As a general rule of thumb, any kind of rug placed onto stairs can be unsafe. The key to keeping your stairs safe if using braided rug stair treads is installing the treads correctly using proper padding and carpet anchors. Once the treads are properly installed, the treads won't go anywhere.
Inspecting the Treads
Before installing treads, it is important that you inspect each individual rug. Look for signs of fraying or loosening at the edges, as this indicates that the tread will have a short life and could pose a tripping risk. Additionally, measure the width of the tread and verify that the entire tread will fit cleanly onto the step. Any overhang also poses a tripping risk.
Rug padding is a non-slip pad placed under each stair tread. The padding has a rubber coating that grips to both the stair and the tread. This grip prevents the tread from moving and pulling on the anchors. This in turn prevents the anchors from coming lose or causing the tread to unravel.

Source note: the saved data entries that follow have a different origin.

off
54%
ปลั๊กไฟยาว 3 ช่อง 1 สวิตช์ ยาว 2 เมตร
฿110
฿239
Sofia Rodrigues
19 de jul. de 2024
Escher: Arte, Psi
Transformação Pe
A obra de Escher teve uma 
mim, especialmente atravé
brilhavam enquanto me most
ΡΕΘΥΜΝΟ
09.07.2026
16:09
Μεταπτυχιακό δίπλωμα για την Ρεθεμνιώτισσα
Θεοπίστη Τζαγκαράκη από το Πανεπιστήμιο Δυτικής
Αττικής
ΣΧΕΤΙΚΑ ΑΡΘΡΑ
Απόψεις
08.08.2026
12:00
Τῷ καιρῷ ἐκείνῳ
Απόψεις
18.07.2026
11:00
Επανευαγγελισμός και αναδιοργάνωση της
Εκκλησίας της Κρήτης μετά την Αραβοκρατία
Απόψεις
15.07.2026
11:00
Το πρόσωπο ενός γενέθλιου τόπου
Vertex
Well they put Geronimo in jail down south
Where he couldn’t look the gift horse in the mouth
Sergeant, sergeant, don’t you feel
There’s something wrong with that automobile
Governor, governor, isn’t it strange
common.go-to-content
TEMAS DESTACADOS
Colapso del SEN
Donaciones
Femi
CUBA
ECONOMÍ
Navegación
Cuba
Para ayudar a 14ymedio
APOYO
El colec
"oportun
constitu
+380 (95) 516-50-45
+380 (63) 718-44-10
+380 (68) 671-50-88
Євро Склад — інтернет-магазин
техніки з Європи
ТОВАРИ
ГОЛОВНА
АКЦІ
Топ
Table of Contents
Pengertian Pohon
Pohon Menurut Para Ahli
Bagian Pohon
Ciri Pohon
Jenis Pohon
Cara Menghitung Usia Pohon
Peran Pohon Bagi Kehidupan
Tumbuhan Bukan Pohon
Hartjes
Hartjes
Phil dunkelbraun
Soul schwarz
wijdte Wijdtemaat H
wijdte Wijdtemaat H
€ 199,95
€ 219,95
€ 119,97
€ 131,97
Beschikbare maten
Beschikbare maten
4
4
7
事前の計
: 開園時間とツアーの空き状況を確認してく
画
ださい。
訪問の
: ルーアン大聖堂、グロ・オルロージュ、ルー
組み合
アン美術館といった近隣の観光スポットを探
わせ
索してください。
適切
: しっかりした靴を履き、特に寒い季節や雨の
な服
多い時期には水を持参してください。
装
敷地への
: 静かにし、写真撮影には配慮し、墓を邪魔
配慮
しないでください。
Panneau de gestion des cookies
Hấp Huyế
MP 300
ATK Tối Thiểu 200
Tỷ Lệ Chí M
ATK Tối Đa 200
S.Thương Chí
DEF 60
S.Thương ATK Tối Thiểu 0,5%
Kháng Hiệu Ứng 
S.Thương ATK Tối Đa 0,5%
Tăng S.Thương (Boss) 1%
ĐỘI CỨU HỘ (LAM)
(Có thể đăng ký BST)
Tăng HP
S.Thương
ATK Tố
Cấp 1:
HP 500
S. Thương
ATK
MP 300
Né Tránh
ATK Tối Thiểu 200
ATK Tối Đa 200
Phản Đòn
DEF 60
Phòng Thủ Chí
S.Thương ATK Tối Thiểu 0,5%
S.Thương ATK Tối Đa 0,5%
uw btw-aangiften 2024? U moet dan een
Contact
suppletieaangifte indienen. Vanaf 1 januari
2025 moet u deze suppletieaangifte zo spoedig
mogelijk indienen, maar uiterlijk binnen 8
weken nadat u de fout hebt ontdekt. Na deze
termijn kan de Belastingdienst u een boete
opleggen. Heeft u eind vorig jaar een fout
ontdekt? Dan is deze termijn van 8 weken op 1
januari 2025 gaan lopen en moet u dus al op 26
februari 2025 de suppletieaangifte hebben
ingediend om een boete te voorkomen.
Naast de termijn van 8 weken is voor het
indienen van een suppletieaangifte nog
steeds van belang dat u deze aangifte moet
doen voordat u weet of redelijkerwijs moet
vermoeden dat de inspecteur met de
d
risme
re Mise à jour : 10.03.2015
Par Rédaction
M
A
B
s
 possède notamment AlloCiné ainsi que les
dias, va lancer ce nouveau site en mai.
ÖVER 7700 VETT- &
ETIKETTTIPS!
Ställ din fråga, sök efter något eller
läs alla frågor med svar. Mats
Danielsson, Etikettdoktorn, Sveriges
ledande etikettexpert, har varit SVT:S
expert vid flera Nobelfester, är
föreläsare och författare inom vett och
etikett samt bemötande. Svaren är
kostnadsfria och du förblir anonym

Carpet anchors are tacks that are positioned on both sides of each stair tread to hold the tread permanently in place. The tacks are a type of nail that permanently inserts into the wood of your stairs, so the wood will be slightly damaged. Regardless of the damage, this step is necessary when using braided rug stair treads, as each tread is independent of the rest.
For those who would rather not use carpet anchors, the alternative is to use a long, solid carpet runner. This type of rug can be installed using carpet dowels secured to the back of each step. The advantage of this route is that the rug is held firmly in place without any damage to the rug or the stairs.